Desa Trunyan tetap menyimpan masa lalunya. Desa kecil di tepi Danau Batur, Kintamani, Kabupaten Bangli ini terbilang desa kuno yang disebut desa Bali Aga dan Bali Mula, dengan keunikan yang tetap terpelihara hingga kini....
Desa Truyan memang agak memencil. Jalan darat dari Panelokan, Kintamani, hanya sampai di desa Kedisan. Kalau ingin melanjutkan ke Trunyan, perjalanan harus diteruskan dengan menyeberangi Danau Batur, sekitar 45 menit dengan perahu bermotor atau 2 jam dengan perahu lesung yang digerakan dengan dayung. Ada memang jalan darat lainnya, yakni lewat jalan setapak melalui desa Buahan dan Abang. Di sebelah timur bibir Danau batur itulah letak desa Trunyan.

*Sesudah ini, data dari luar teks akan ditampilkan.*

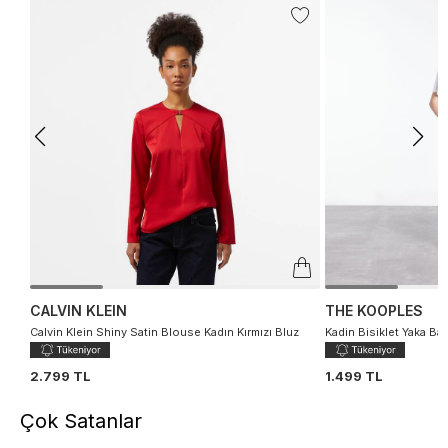
CALVIN KLEIN
THE KOOPLES
Calvin Klein Shiny Satin Blouse Kadın Kırmızı Bluz
Kadin Bisiklet Yaka Bas
2.799 TL
1.499 TL
Çok Satanlar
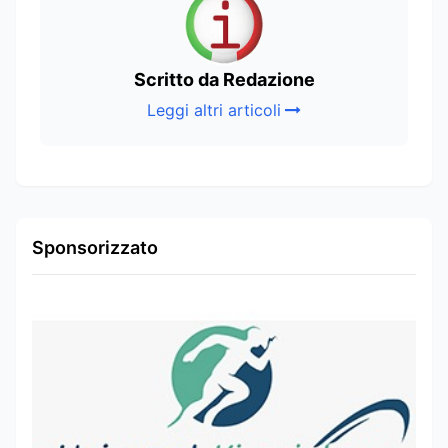
Scritto da Redazione
Leggi altri articoli
Sponsorizzato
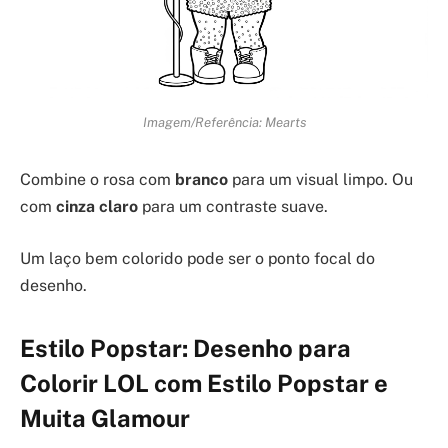
Imagem/Referência: Mearts
Combine o rosa com
branco
para um visual limpo. Ou
com
cinza claro
para um contraste suave.
Um laço bem colorido pode ser o ponto focal do
desenho.
Estilo Popstar: Desenho para
Colorir LOL com Estilo Popstar e
Muita Glamour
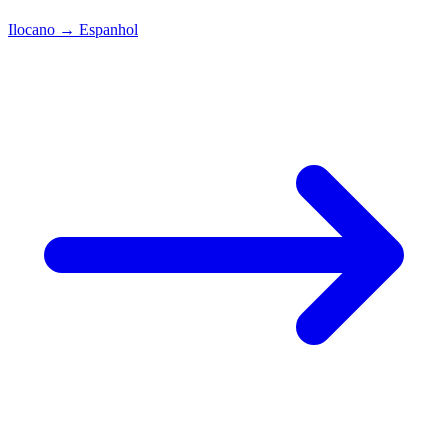
Ilocano
→
Espanhol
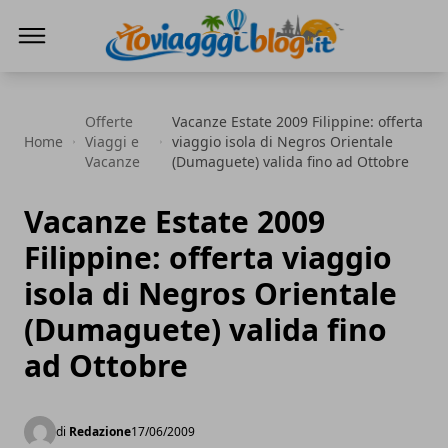
Io Viaggi Blog
Offerte
Vacanze Estate 2009 Filippine: offerta
Home
Viaggi e
viaggio isola di Negros Orientale
Vacanze
(Dumaguete) valida fino ad Ottobre
Vacanze Estate 2009
Filippine: offerta viaggio
isola di Negros Orientale
(Dumaguete) valida fino
ad Ottobre
di
Redazione
17/06/2009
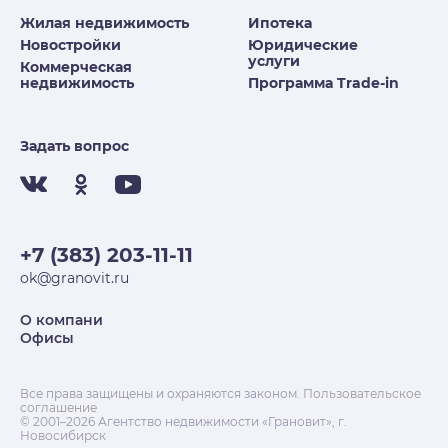
Жилая недвижимость
Ипотека
Новостройки
Юридические
услуги
Коммерческая
недвижимость
Программа Trade-in
Задать вопрос
+7 (383) 203-11-11
ok@granovit.ru
О компани
Офисы
Все права защищены и охраняются законом.
Пользовательское
соглашение
© 2001–2026 Агентство недвижимости «Грановит», г.
Новосибирск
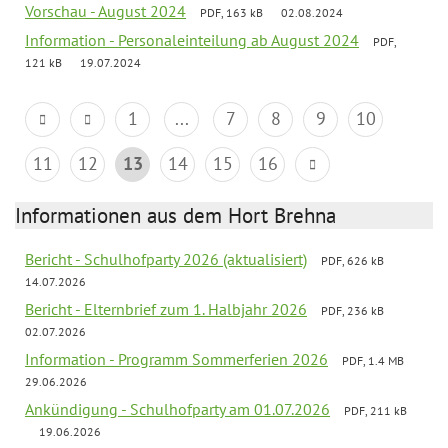
Vorschau - August 2024
PDF, 163 kB
02.08.2024
Information - Personaleinteilung ab August 2024
PDF,
121 kB
19.07.2024
1
...
7
8
9
10
11
12
13
14
15
16
Informationen aus dem Hort Brehna
Bericht - Schulhofparty 2026 (aktualisiert)
PDF, 626 kB
14.07.2026
Bericht - Elternbrief zum 1. Halbjahr 2026
PDF, 236 kB
02.07.2026
Information - Programm Sommerferien 2026
PDF, 1.4 MB
29.06.2026
Ankündigung - Schulhofparty am 01.07.2026
PDF, 211 kB
19.06.2026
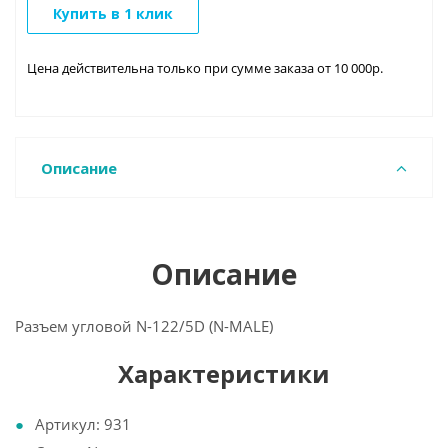
Купить в 1 клик
Цена действительна только при сумме заказа от 10 000р.
Описание
Описание
Разъем угловой N-122/5D (N-MALE)
Характеристики
Артикул: 931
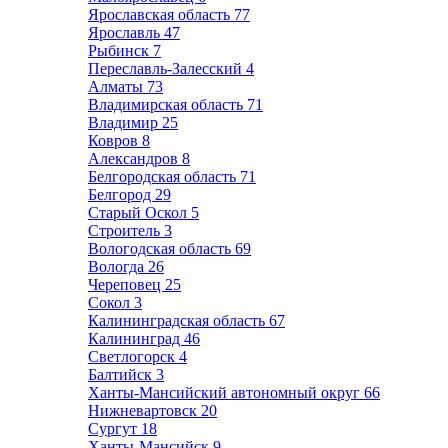
Ярославская область
77
Ярославль
47
Рыбинск
7
Переславль-Залесский
4
Алматы
73
Владимирская область
71
Владимир
25
Ковров
8
Александров
8
Белгородская область
71
Белгород
29
Старый Оскол
5
Строитель
3
Вологодская область
69
Вологда
26
Череповец
25
Сокол
3
Калининградская область
67
Калининград
46
Светлогорск
4
Балтийск
3
Ханты-Мансийский автономный округ
66
Нижневартовск
20
Сургут
18
Ханты-Мансийск
9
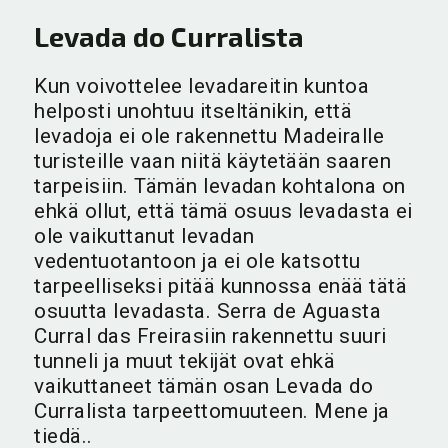
Levada do Curralista
Kun voivottelee levadareitin kuntoa
helposti unohtuu itseltänikin, että
levadoja ei ole rakennettu Madeiralle
turisteille vaan niitä käytetään saaren
tarpeisiin. Tämän levadan kohtalona on
ehkä ollut, että tämä osuus levadasta ei
ole vaikuttanut levadan
vedentuotantoon ja ei ole katsottu
tarpeelliseksi pitää kunnossa enää tätä
osuutta levadasta. Serra de Aguasta
Curral das Freirasiin rakennettu suuri
tunneli ja muut tekijät ovat ehkä
vaikuttaneet tämän osan Levada do
Curralista tarpeettomuuteen. Mene ja
tiedä..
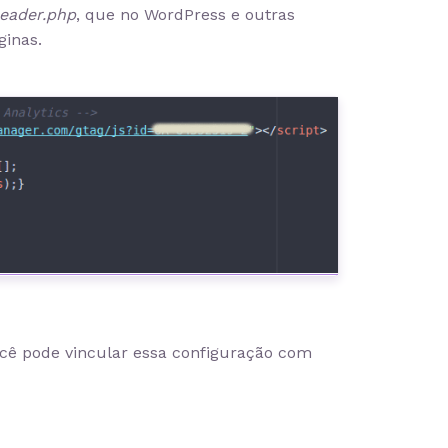
eader.php
, que no WordPress e outras
ginas.
cê pode vincular essa configuração com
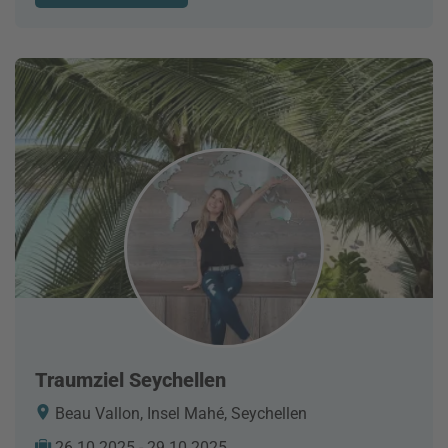
Traumziel Seychellen
Beau Vallon, Insel Mahé, Seychellen
26.10.2025 - 29.10.2025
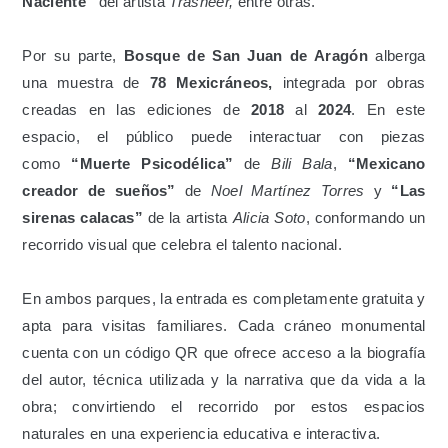
Naciente”
del artista
Trasheer,
entre otras.
Por su parte,
Bosque de San Juan de Aragón
alberga
una muestra de
78 Mexicráneos,
integrada por obras
creadas en las ediciones de
2018
al
2024
. En este
espacio, el público puede interactuar con piezas
como
“Muerte Psicodélica”
de
Bili Bala
,
“Mexicano
creador de sueños”
de
Noel Martínez Torres
y
“Las
sirenas calacas”
de la artista
Alicia Soto
, conformando un
recorrido visual que celebra el talento nacional.
En ambos parques, la entrada es completamente gratuita y
apta para visitas familiares. Cada cráneo monumental
cuenta con un código QR que ofrece acceso a la biografía
del autor, técnica utilizada y la narrativa que da vida a la
obra; convirtiendo el recorrido por estos espacios
naturales en una experiencia educativa e interactiva.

Danau Batur sepanjang 9 kilometer dan lebar 5 kilometer itu menjadi teramat penting artinya bagi warga Trunyan dab desa-desa sekitarnya. Selain untuk sarana transpirtasi, juga untuk sarana air bersih dan pertanian. Khususnya bagi masyarakat Bali Selatan dan TImur, termasuk Trunyan. Dengan panorama danau yang indah dan hamparan tanah pertanian yang menghijau, juga suhu yang rata-rata 12 sampai 17 derajat celcius, Trunyan seperti sepenggal kedamaian di tepi Batur.
UNIK DAN PENUH MISTERI
Sejak lama Trunyan menjadi daya tarik tersendiri. Trunyan yang dikenal sebagai dessa Bali Aga-sebutan untuk orang Bali pegununggan-dan Bali Mula atau Bali asli itu menjadi terkenal karena memiliki banyak keunikan. Cerita turun temurun menyebutkan penduduk desa Trunyan adalah keturunan penduduk asli Pulau Bali, yang sudah menjadi penghuni pulau Bali, jauh sebelum kedatangan Majapahit pada abad ke-14.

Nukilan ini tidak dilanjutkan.